For the following scenario, we use count for aggregate computation within a window:

json
{
  "id": "rule",
  "sql": "SELECT count(*) from demo group by countwindow(4)",
  "actions": [
    {
      "log": {
      }
    }
  ],
  "options" :{
  }
}

For the above rule, we can query the rule's execution plan using the explain api:

txt
{"op":"ProjectPlan_0","info":"Fields:[ Call:{ name:count, args:[*] } ]"}
    {"op":"WindowPlan_1","info":"{ length:4, windowType:COUNT_WINDOW, limit: 0 }"}
            {"op":"DataSourcePlan_2","info":"StreamName: demo"}

We can enable incremental computation in the options, as shown in the following rule example:

json
{
  "id": "rule",
  "sql": "SELECT count(*) from demo group by countwindow(4)",
  "actions": [
    {
      "log": {
      }
    }
  ],
  "options" :{
    "planOptimizeStrategy": {
      "enableIncrementalWindow": true
    }
  }
}

Then, check the execution plan:

txt
{"op":"ProjectPlan_0","info":"Fields:[ Call:{ name:bypass, args:[$$default.inc_agg_col_1] } ]"}
    {"op":"IncAggWindowPlan_1","info":"wType:COUNT_WINDOW, funcs:[Call:{ name:inc_count, args:[*] }->inc_agg_col_1]"}
            {"op":"DataSourcePlan_2","info":"StreamName: demo, StreamFields:[ inc_agg_col_1 ]"}

From the above execution plan, it can be seen that during the execution of this rule, its plan has changed from WindowPlan to IncAggWindowPlan, indicating that data entering this window will be directly computed rather than cached in memory.

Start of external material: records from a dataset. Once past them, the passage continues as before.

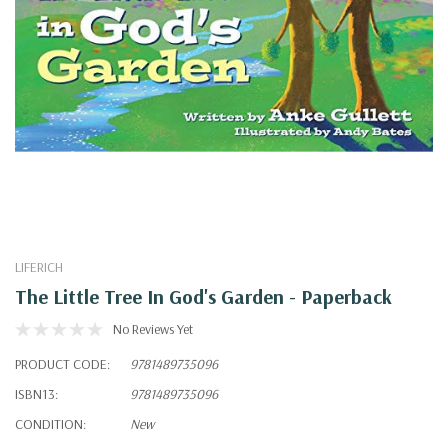
LIFERICH
The Little Tree In God's Garden - Paperback
No Reviews Yet
PRODUCT CODE:
9781489735096
ISBN13:
9781489735096
CONDITION:
New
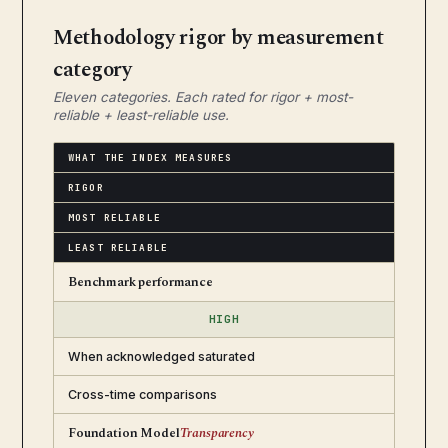
Methodology rigor by measurement
category
Eleven categories. Each rated for rigor + most-
reliable + least-reliable use.
WHAT THE INDEX MEASURES
RIGOR
MOST RELIABLE
LEAST RELIABLE
Benchmark performance
HIGH
When acknowledged saturated
Cross-time comparisons
Foundation Model
Transparency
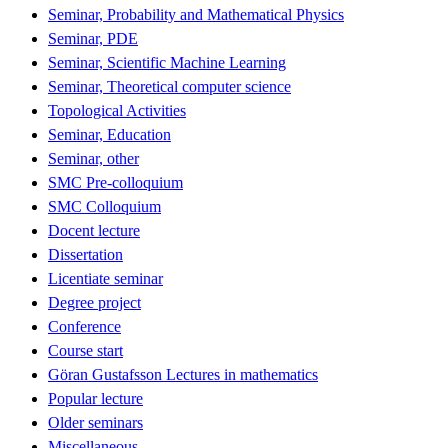
Seminar, Probability and Mathematical Physics
Seminar, PDE
Seminar, Scientific Machine Learning
Seminar, Theoretical computer science
Topological Activities
Seminar, Education
Seminar, other
SMC Pre-colloquium
SMC Colloquium
Docent lecture
Dissertation
Licentiate seminar
Degree project
Conference
Course start
Göran Gustafsson Lectures in mathematics
Popular lecture
Older seminars
Miscellaneous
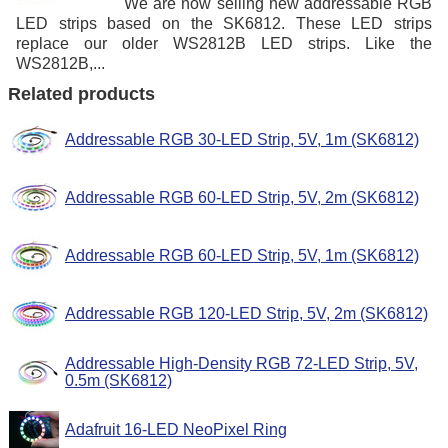
We are now selling new addressable RGB
LED strips based on the SK6812. These LED strips
replace our older WS2812B LED strips. Like the
WS2812B,...
Related products
Addressable RGB 30-LED Strip, 5V, 1m (SK6812)
Addressable RGB 60-LED Strip, 5V, 2m (SK6812)
Addressable RGB 60-LED Strip, 5V, 1m (SK6812)
Addressable RGB 120-LED Strip, 5V, 2m (SK6812)
Addressable High-Density RGB 72-LED Strip, 5V,
0.5m (SK6812)
Adafruit 16-LED NeoPixel Ring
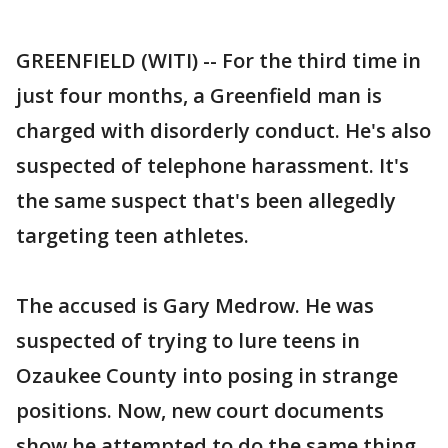
GREENFIELD (WITI) -- For the third time in
just four months, a Greenfield man is
charged with disorderly conduct. He's also
suspected of telephone harassment. It's
the same suspect that's been allegedly
targeting teen athletes.
The accused is Gary Medrow. He was
suspected of trying to lure teens in
Ozaukee County into posing in strange
positions. Now, new court documents
show he attempted to do the same thing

Scenarios Where Incremental Computation Cannot Be Used

When there is an aggregate function that inherently cannot be computed incrementally, enabling incremental computation will have no effect, as shown in the following rule:

json
{
    "id": "rule",
    "sql": "SELECT count(*), stddev(a) from demo group by countwindow(4)",
    "actions": [
        {
            "log": {
            }
        }
    ],
    "options" :{
        "planOptimizeStrategy": {
            "enableIncrementalWindow": true
        }
    }
}

Check the execution plan:

查看查询计划:

txt
{"op":"ProjectPlan_0","info":"Fields:[ Call:{ name:count, args:[*] }, Call:{ name:stddev, args:[demo.a] } ]"}
    {"op":"WindowPlan_1","info":"{ length:4, windowType:COUNT_WINDOW, limit: 0 }"}
            {"op":"DataSourcePlan_2","info":"StreamName: demo"}

It can be seen that since stddev is an aggregate function that does not support incremental computation, the execution plan for this rule does not enable incremental computation.